One Week Earlier

Sam wakes to the sound of a screen door swinging shut, followed by the trunk slamming and the start of an engine. He lays with his eyes open listening to his father go. He doesn't move to get up until he hears the truck clunk down the dusty dirt driveway and turn onto the road. Then he sits up and swings his legs over the side of the bed, stretching his back, his arms, his toes. On the bed across from him Dean snores so loud and sudden that he jumps about a half inch in his sleep and mumbles something dreamily, one heavy arm drooping down onto the wood floor. Sam watches as his brother smacks his sleep caked lips together and mutters, "Don't be like that, Kelly…" and twists the other way.

Sam rolls his eyes and makes his way across the creaking floor as light as he can, then out into the hall and down the stairs into the kitchen where Bobby is standing over the toaster, popping two slices down into the slots.

"You made breakfast?" Sam yawns and regards the spread of food on the kitchen table, which is clear for the first time in ages.

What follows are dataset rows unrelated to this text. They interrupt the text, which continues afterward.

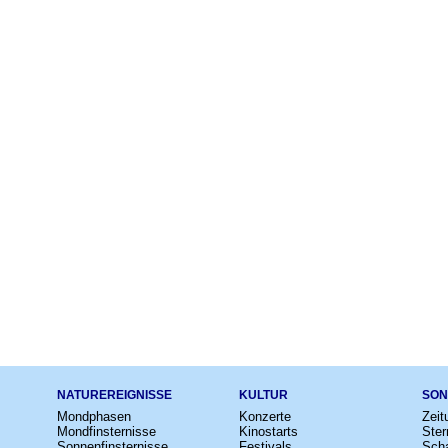
NATUREREIGNISSE
KULTUR
SON
Mondphasen
Konzerte
Zeit
Mondfinsternisse
Kinostarts
Ster
Sonnenfinsternisse
Festivals
Scha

Sam can't even remember a time when it wasn't covered in stacks of ancient books and clutters of newspaper clippings, but today the table is bare apart from a plate of buttered toast and a mess of scrambled eggs that have fallen in crumbles around the bowl where they are overflowing.

Bobby gives him a half smile. "Yeah well, I thought I'd have a go at it anyway. I'm a piss poor cook, but I figured how bad can someone screw up toast and eggs?"

Sam eyes the blackened toast and he knows that he and Bobby are thinking the same thing but they don't say it. Sam seats himself at the table and nibbles at an unburnt corner of toast, nodding at Bobby approvingly. He knows what Bobby is doing, that he's trying to cheer him up after the blow out he had with his father the night before, but the stale bread does little to suppress the feeling of resentment and guilt that rises in his chest like bile. Even now the words burn in his skull like the hot poke of a knife.

How am I supposed to trust you when you lie to me like this, Sam?

Look at me when I'm talking to you

You want to be treated like an adult, well start acting like one

Sam sets down his toast. Suddenly his isn't very hungry. He catches sight of a scrap of paper on the edge of the table where his father's handwriting is scrawled hurriedly.

Dean, take care of the car for me, will ya?

Don't skip school

No girls

Back in a few days

Good old dad. Bobby sees Sam take notice of the note and says, "You know your dad don't mean half the things that come out of his mouth. You don't know how much trouble shooting his mouth used to get us into back in the day." Sam blinks at him. "Point is," He continues, "Don't take what he says to heart. He doesn't hardly ever mean it."

"Yes," Sam says, sitting back, "He does."

Bobby looks like he's going to protest when Dean rushes down the stairs in a flash, "Mornin, Sammy," he says, tussling Sam's hair. "Awesome, breakfast." He reaches past Sam and grabs a handful of toast, popping almost a whole slice into his mouth as he falls hard into the chair beside him. "Thank God, I'm starving."